I think that’s a video of David Wright swinging a bat. It’s either Wright or some other thin white guy between the ages of 20 and 40 with a spine more brittle than a pretzel rod and a neck fused together with rubber cement.
I was literally thinking about my man D-Wright earlier today when this grainy video surfaced. I was thinking about how everyone counted Peyton Manning out when he had his neck fused in 2011. They all said his career was over. Then he showed up everyone by winning NFL comeback player of the year in 2012, MVP in 2013, and the Super Bowl in 2015/16. Then we all found out Manning allegedly had enough HGH shipped to his house to make Bartolo Colon jealous, and the allegations totally tainted his career resurgence.

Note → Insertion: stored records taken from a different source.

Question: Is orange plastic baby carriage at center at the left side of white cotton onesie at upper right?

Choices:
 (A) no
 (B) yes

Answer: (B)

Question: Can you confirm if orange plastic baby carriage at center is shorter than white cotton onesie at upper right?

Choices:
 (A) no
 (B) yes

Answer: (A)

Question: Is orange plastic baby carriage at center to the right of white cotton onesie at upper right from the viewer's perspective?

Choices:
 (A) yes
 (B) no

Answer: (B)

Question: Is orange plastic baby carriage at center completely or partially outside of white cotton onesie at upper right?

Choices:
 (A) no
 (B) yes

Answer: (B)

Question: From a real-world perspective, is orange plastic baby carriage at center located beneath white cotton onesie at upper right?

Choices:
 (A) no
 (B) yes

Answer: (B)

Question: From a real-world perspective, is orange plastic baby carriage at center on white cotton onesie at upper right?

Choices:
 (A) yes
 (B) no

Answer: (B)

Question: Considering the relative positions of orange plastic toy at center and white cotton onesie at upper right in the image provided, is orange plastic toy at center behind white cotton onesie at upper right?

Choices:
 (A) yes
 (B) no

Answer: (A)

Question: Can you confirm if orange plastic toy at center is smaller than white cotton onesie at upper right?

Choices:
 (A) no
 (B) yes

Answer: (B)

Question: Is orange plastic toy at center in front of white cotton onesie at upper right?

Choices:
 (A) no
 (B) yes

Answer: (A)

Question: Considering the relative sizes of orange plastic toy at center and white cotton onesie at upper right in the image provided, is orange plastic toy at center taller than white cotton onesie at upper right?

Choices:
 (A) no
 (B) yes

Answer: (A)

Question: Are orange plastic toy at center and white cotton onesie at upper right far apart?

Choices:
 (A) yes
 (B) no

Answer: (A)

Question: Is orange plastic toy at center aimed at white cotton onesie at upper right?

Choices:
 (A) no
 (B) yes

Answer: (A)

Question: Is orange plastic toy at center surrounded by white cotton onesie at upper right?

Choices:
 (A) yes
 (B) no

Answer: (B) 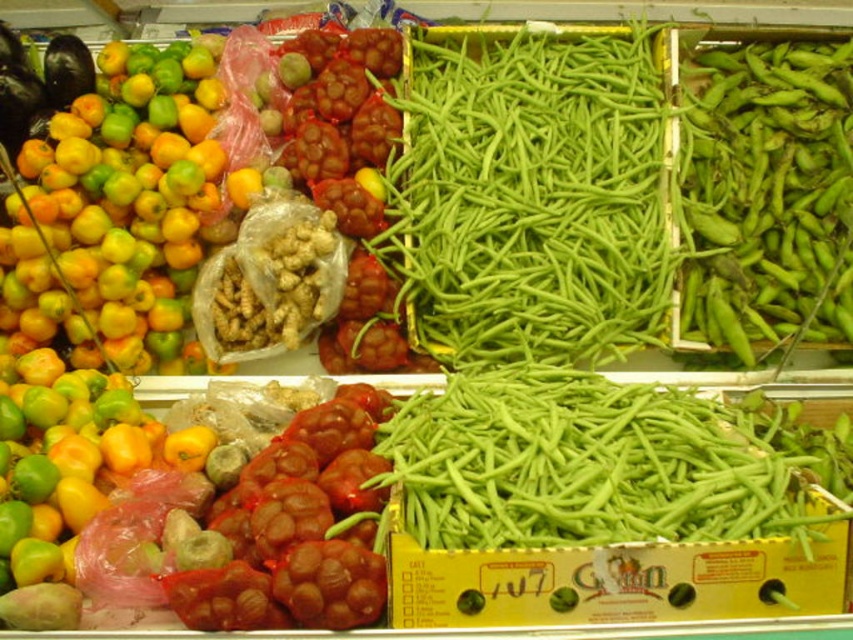 Question: Can you confirm if green smooth beans at center is bigger than green matte pod at upper right?

Choices:
 (A) yes
 (B) no

Answer: (A)

Question: Which point is farther to the camera?

Choices:
 (A) green matte pod at upper right
 (B) green smooth beans at center

Answer: (A)

Question: Is green smooth beans at center closer to camera compared to green matte pod at upper right?

Choices:
 (A) yes
 (B) no

Answer: (A)

Question: Is green smooth beans at center to the right of green matte pod at upper right from the viewer's perspective?

Choices:
 (A) yes
 (B) no

Answer: (B)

Even if our beloved Captain America followed in Peyton’s footsteps and healed his neck with banned substances, I don’t think all the juice in the world could fix his degenerative spinal condition. Every report on his spinal stenosis indicates it’ll only get worse. There’s no scenario where he magically heals and successfully plays out the last four years of his contract.
But if the baseball gods would grant David one more full productive season in 2o17 and a World Series Championship to go with it, I have to believe he’d call it a career. Then the Mets could give Wright a big fat deferred buyout spread out over the next 100 years. The Mets will need someone to take the torch from Bobby Bonilla once the team finishes paying him in 2035. The Captain could step right in and fill the void. It just wouldn’t be the same in Metsland if fans no longer had an excuse to have the same tired annual debate about contracts and the time value of money.
Instead we’ll suffer through our other annual tradition where we watch Wright ramp up baseball activities, laugh as Sandy and Terry foolishly pencil him in for 130 starts at third base, and cry when the Wilpons pocket the insurance money that covers Wright’s salary.
Do people even draft Wright in fantasy leagues anymore? I can’t imagine a league where he’s anything more than waiver wire fodder. I guess I’ll send this video to the other members of my league and try to fool them. I’ll say “Hey I’m hearing Wright looks great. He’s primed for a big comeback season.”
In the end I’ll probably wind up drafting him, stashing him, and praying. Basically the same approach the Mets have taken for four years now.